→ **Exercise directions**:
Using the records provided below, locate and copy each line that contains the word "Tipps".

→ **Supplied records**:
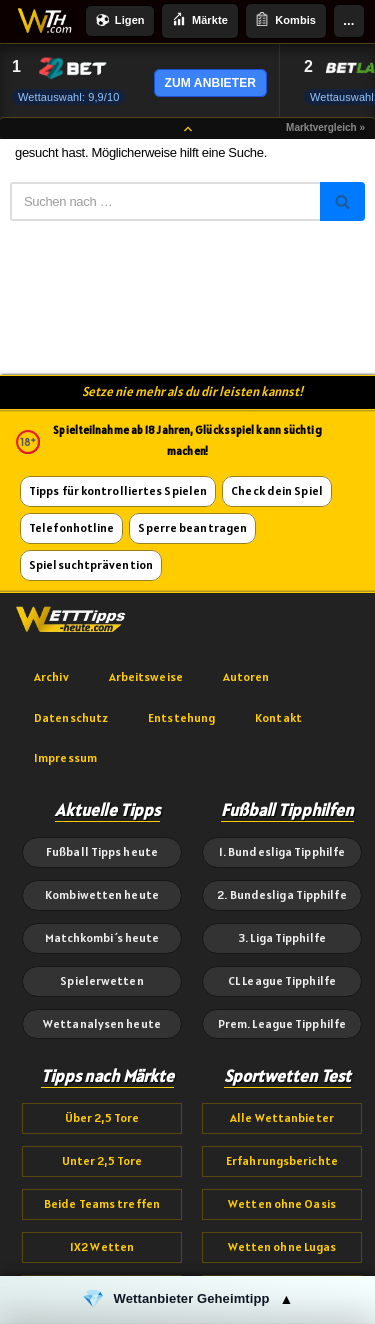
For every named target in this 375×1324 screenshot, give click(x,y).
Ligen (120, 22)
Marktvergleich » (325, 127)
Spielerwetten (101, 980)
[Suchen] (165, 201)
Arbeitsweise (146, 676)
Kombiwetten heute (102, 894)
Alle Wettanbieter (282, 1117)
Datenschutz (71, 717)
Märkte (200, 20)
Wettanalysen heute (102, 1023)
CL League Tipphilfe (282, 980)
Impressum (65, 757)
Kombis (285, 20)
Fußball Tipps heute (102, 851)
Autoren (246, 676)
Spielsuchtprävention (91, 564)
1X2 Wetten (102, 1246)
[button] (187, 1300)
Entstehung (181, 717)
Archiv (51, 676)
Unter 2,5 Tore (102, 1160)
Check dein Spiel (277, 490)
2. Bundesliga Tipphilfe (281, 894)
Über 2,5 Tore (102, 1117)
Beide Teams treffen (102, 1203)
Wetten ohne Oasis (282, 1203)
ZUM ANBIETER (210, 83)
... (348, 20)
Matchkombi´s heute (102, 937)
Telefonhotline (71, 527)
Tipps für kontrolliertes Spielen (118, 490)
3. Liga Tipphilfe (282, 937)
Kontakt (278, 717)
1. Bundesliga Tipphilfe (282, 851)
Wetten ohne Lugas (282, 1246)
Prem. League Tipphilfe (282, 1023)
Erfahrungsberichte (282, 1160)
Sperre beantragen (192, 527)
--
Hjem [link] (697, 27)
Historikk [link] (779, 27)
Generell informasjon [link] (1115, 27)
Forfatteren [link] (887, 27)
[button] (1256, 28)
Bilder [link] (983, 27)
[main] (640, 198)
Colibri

→ **Result below**:
Fußball Tipps heute (102, 851)
Tipps für kontrolliertes Spielen (118, 490)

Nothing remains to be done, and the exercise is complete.